Dict with usage statistics

Source code in patchpal/context.py
def get_usage_stats(self, messages: List[Dict[str, Any]]) -> Dict[str, Any]:
    """Get current context usage statistics.

    Args:
        messages: Current message history

    Returns:
        Dict with usage statistics
    """
    system_tokens = self.estimator.estimate_tokens(self.system_prompt)
    message_tokens = self.estimator.estimate_messages_tokens(messages)
    total_tokens = system_tokens + message_tokens + self.output_reserve

    return {
        "system_tokens": system_tokens,
        "message_tokens": message_tokens,
        "output_reserve": self.output_reserve,
        "total_tokens": total_tokens,
        "context_limit": self.context_limit,
        "usage_ratio": total_tokens / self.context_limit,
        "usage_percent": int((total_tokens / self.context_limit) * 100),
    }

Usage Example

from patchpal.agent import create_agent

agent = create_agent()

# Check context usage
stats = agent.context_manager.get_usage_stats(agent.messages)
print(f"Token usage: {stats['total_tokens']:,} / {stats['context_limit']:,}")
print(f"Usage: {stats['usage_percent']}%")
print(f"Output budget remaining: {stats['output_budget_remaining']:,} tokens")

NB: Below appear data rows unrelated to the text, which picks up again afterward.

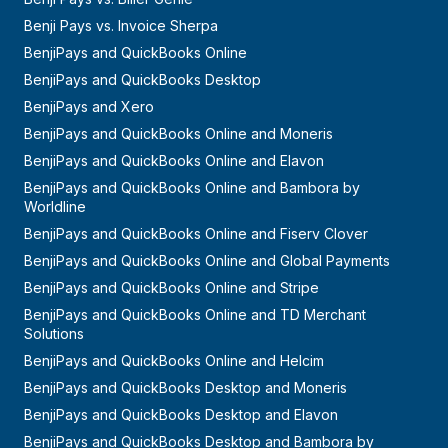
Benji Pays vs. Invoice Sherpa
BenjiPays and QuickBooks Online
BenjiPays and QuickBooks Desktop
BenjiPays and Xero
BenjiPays and QuickBooks Online and Moneris
BenjiPays and QuickBooks Online and Elavon
BenjiPays and QuickBooks Online and Bambora by
Worldline
BenjiPays and QuickBooks Online and Fiserv Clover
BenjiPays and QuickBooks Online and Global Payments
BenjiPays and QuickBooks Online and Stripe
BenjiPays and QuickBooks Online and TD Merchant
Solutions
BenjiPays and QuickBooks Online and Helcim
BenjiPays and QuickBooks Desktop and Moneris
BenjiPays and QuickBooks Desktop and Elavon
BenjiPays and QuickBooks Desktop and Bambora by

# Check if compaction is needed
if agent.context_manager.needs_compaction(agent.messages):
    print("Context window getting full - compaction will trigger soon")

# Manually trigger compaction (usually automatic)
agent._perform_auto_compaction()

How Context Management Works

  1. Token Estimation: Uses tiktoken (or fallback character estimation) to estimate message tokens
  2. Context Limits: Tracks model-specific context window sizes (e.g., 200K for Claude Sonnet)
  3. Automatic Compaction: When context reaches 70% full, summarizes old messages to free space
  4. Output Budget: Reserves tokens for model output based on context window size

Context Limits by Model Family

The context manager automatically detects limits for common models:

  • Claude 3.5 Sonnet: 200,000 tokens
  • Claude 3 Opus: 200,000 tokens
  • GPT-4 Turbo: 128,000 tokens
  • GPT-4: 8,192 tokens
  • GPT-3.5: 16,385 tokens

For unknown models, falls back to 128,000 tokens.